Marcos y Antonia tienen una curiosa relación, hecha de altibajos, de oscilaciones anímicas que Dana no acaba de entender. A ella le resultaría duro vivir una historia en la que no hubiera lugar para la confianza absoluta, en la que los protagonistas vivieran constantes duelos de palabras. Ella agradece la seguridad que le inspira Gabriele, la certeza que sabe comunicarle. Hace tiempo que las dudas se han borrado del mapa. Ha aprendido que la vida puede ser grata y sencilla, si nos proponemos no complicarla. La voluntad de no crear conflictos, de vivir una felicidad basada en hechos minúsculos, le calma la desazón. Piensa que Marcos no ha tenido su suerte. Se merecería un juego limpio, sin cartas en la manga, lejos de ese tira y afloja que es la convivencia con Antonia. Se pregunta cómo puede permanecer tranquilo, casi indiferente, frente a las salidas de tono, los ataques soterrados, la sonrisa que evita dar explicaciones.

Recuerda cómo se conocieron porque Marcos se lo contó con detalle. Hablaba con el entusiasmo de una persona que ha sido rescatada del aislamiento en que vivía. No había una ilusión desbordante en sus palabras, sino la chispa de la curiosidad que se despierta al descubrir a alguien. Eran las ganas de saber, el deseo de verla de nuevo; sentimientos que hacía tiempo que no experimentaba, que sorprendían al hombre escéptico en que se había convertido. Cuando supo las circunstancias del encuentro con Antonia, Dana disimuló su sorpresa. «Es increíble —pensó— cómo la vida juega a repetir las mismas escenas con actores y decorados distintos.» No hizo ningún comentario, porque él no parecía darse cuenta del evidente paralelismo. Si lo veía, actuaba como si fuera una casualidad sin importancia.
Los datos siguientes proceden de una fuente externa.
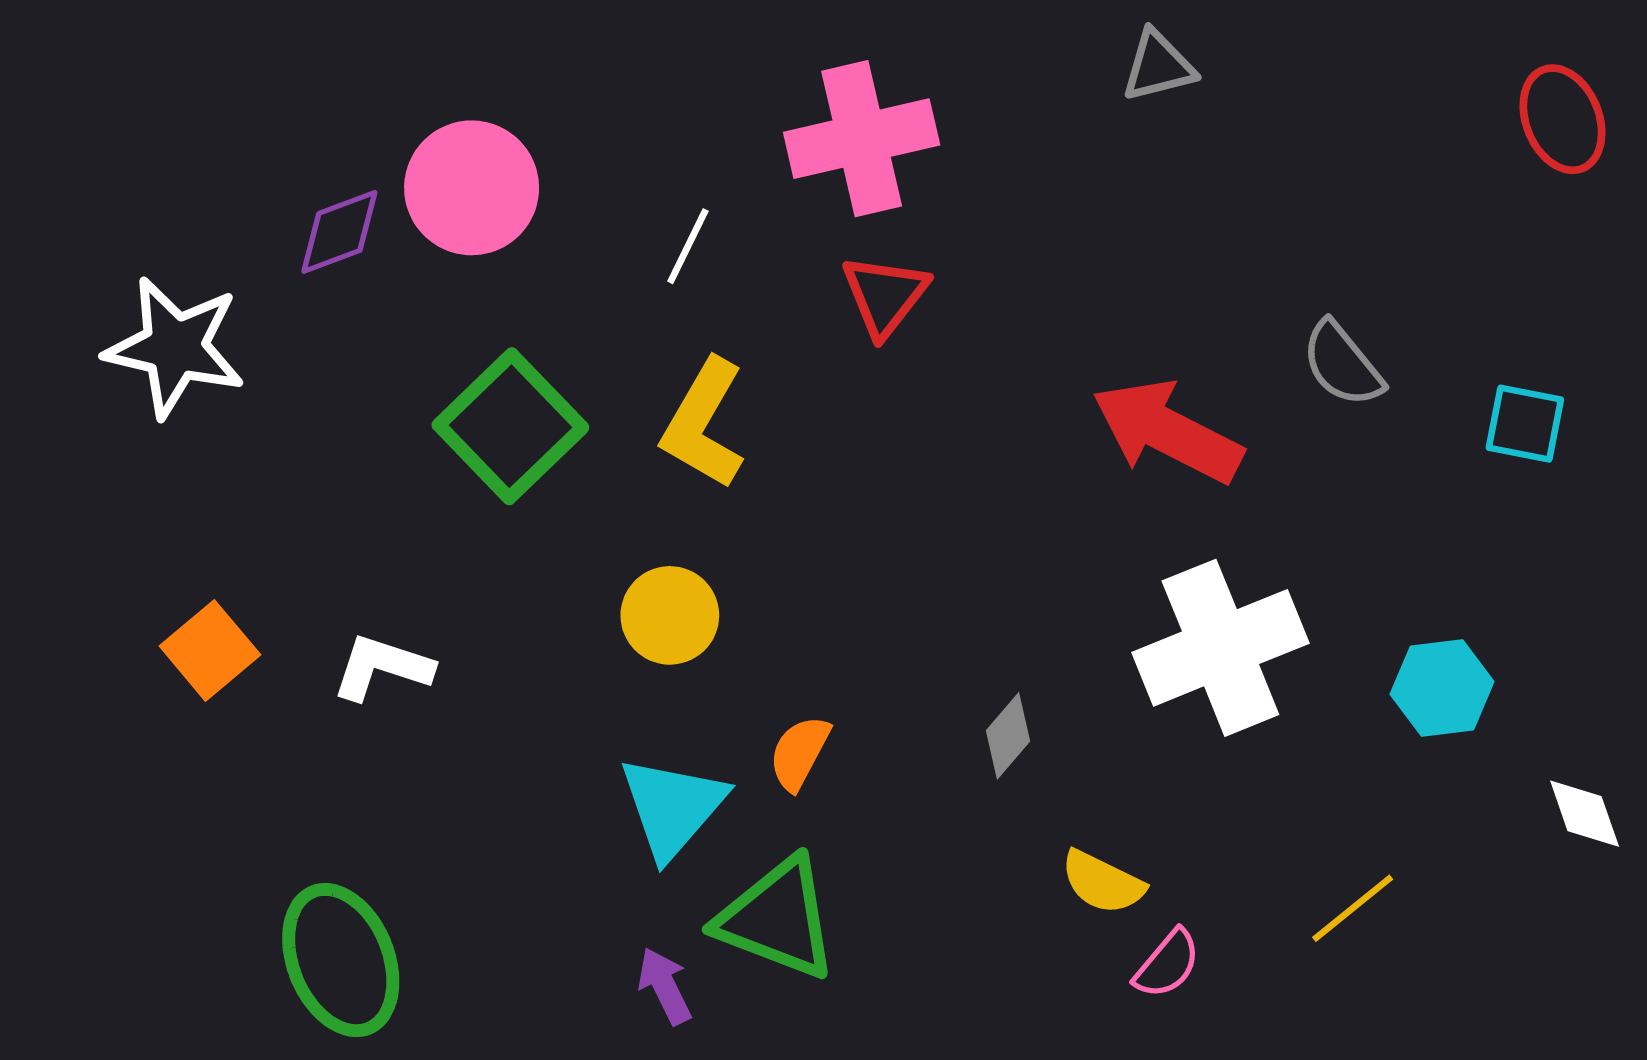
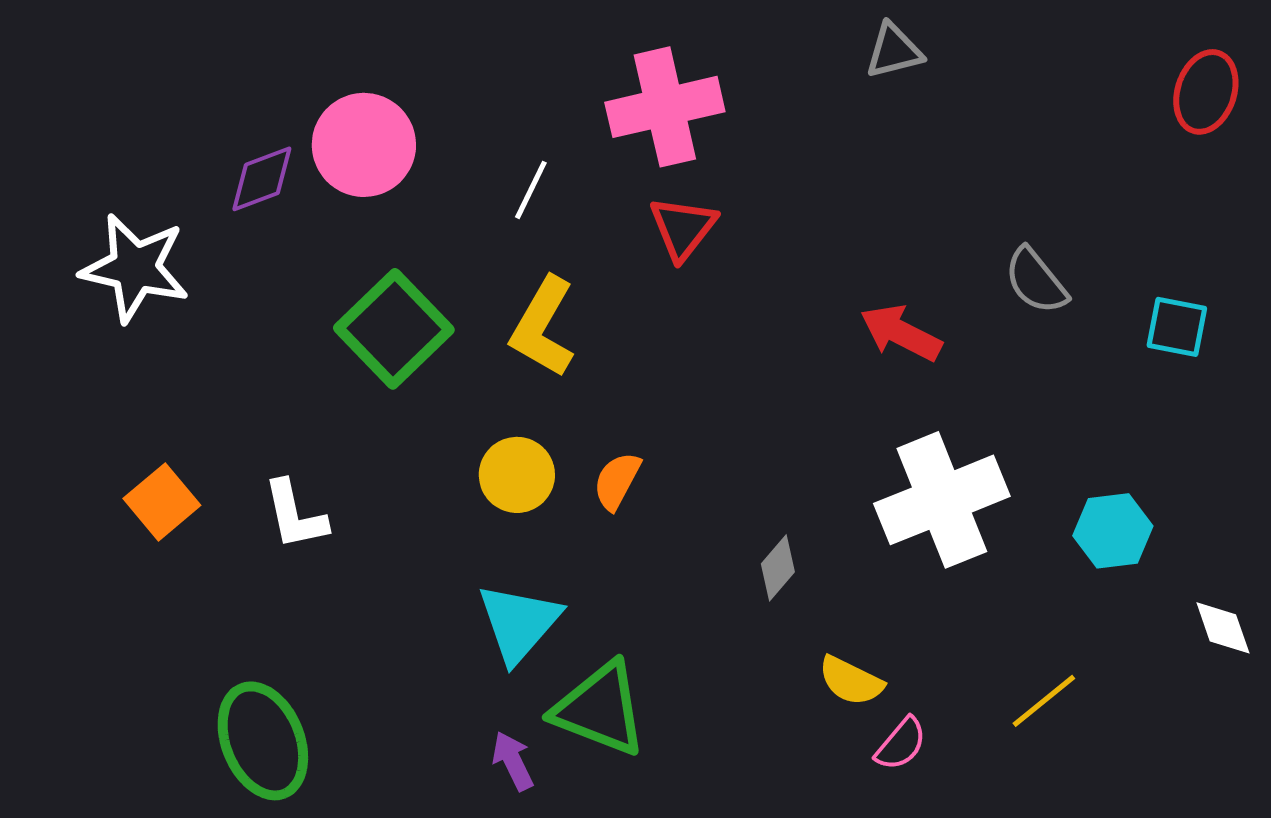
red ellipse: (1562, 119) -> (1206, 92), turned 40
red arrow: (1167, 431) -> (901, 333), size x0.7
white L-shape: (382, 667) -> (295, 515), turned -120
orange semicircle: (799, 753) -> (617, 481), moved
No se entretenía en analizar ningún hecho que pudiera vincularse con el pasado. Dana se preguntaba qué era lo le había fascinado: ¿la mujer o la situación que estaba viviendo con ella? Pese a la duda, se esforzó por ignorar una posible coincidencia, mientras ejercía de corazón el papel de amiga fiel, que está contenta con la alegría del otro.

Antonia estaba en la sección de libros de unos grandes almacenes. Entre las estanterías, leía las páginas de un volumen, la contracubierta. Marcos se encontraba junto a ella. Inmerso en la búsqueda de un libro, no se fijó en aquella mujer de pelo corto. El rostro era una mezcla entre la gracia de unos rasgos regulares y la insolencia de su expresión. Ella parecía concentrada en la lectura; él estaba buscando un volumen concreto. No le molestaban el ruido de la tienda ni sus propios pensamientos, concentrados en un único objetivo. Le distrajo un hecho. Lo vio sin querer. La intuición nos hace captar escenas que hemos protagonizado nosotros mismos, en otro lugar, en otro tiempo. Ella abrió el bolso con un movimiento rápido. Sin interrumpir la lectura del libro que tenía en la mano izquierda, con la otra mano metió en el bolso algunos volúmenes. Echó a andar sin inmutarse. Se alejó de la sección de libros mientras Marcos la observaba desde lejos.